Ultimately, this reporting does not augur well for many startup Fintech companies, especially those that are approaching “unicorn” status as they are more likely looking to reap the benefits of integrating with an incumbent bank like Visa. This is not the only fintech M&A deal that has fallen victim to the amplified scrutiny from worldwide competition authorities. In essence, the Department of Justice has most likely heavily dented any potential similar M&A exit opportunities for many of these fintech-centered startups and there will now be even more uneasiness from companies considering this type of deal. This leaves traditional Fintech M&A hanging in the balance, since, this will no doubt severely decrease company valuations and so the rising trend of SPAC deals from venture capitalists, such as Chamath Palihapitiya, will look to exploit this situation. Subsequently, this could in turn help such companies raise necessary funding so that they can develop enough to legally undergo M&A in the distant future and at even higher valuations than before.
VI. Future Outlook
There is ample room for innovation in the FinTech space at least in the near term, especially given the dramatic shift in the lifestyle due to the COVID-19 pandemic. The high pent-up demand in remote transactions and FinTech payment solutions is a shining example of this post-pandemic reality. We observe a strong trend of sub-sector consolidation within the FinTech sector, with financial institutions looking to M&A opportunities to enrich their offering and capture more demand. M&A activity carried out by venture capital and private equity companies will likely stay strong, further helping the early-stage FinTech companies accelerate growth and increase market penetration. With the major shift from cash to cards and digital payments globally, FinTech companies specializing in payments, in particular, will remain attractive investment prospects.

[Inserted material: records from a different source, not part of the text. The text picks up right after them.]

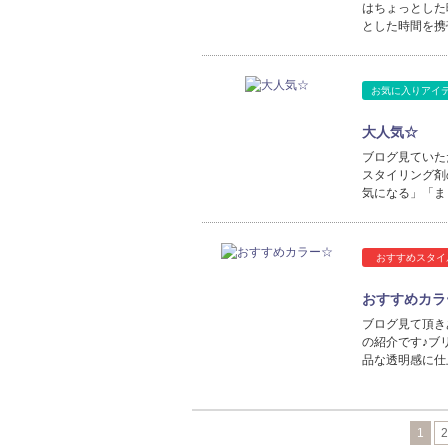
はちょっとした
とした時間を携
お気に入りアイ
大人気☆
ブログ見ていた
スタイリング剤
気になる」「ま
おすすめスタイ
おすすめカラ
ブログ見て頂き
の紹介です♪ブ
品な透明感に仕
1
2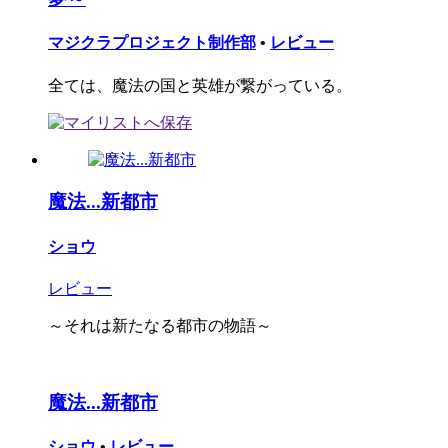
マジクラプロジェクト制作部
•
レビュー
全ては、魔法の国と英雄が繋がっている。
魔法...新都市
ショウ
レビュー
～それは新たなる都市の物語～
魔法...新都市
ショウ
•
レビュー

The race to digitizing payment service, which was a major theme in 2020, will continue to facilitate widespread innovation in the sector and pose significant growth opportunities for companies offering new payment methods.
Despite the interest in the sector, the coronavirus-induced uncertainty will lead financial institutions to stay cautious in their deal-making, according to some analysts. Many lenders operated under significant volatility in the 2020 fiscal year and forecast a bleak economic outlook for 2021, which will constrain their capacity for larger deals. However, M&A remains an attractive way for financial institutions to broaden their geographic coverage and unlock potential benefits of scale. Buying up small, innovative FinTechs can be a faster and more effective way for banks to improve their tech offerings and the infrastructure that supports them, than building their solutions. Overall, with the global rollout of coronavirus vaccines and a corresponding jump in consumer confidence, the FinTech companies, and financial institutions are expected to recover from COVID-19’s operational impacts, and large companies will turn to deal-making to pursue scale efficiencies, enhance product portfolios, and bolster digital capabilities.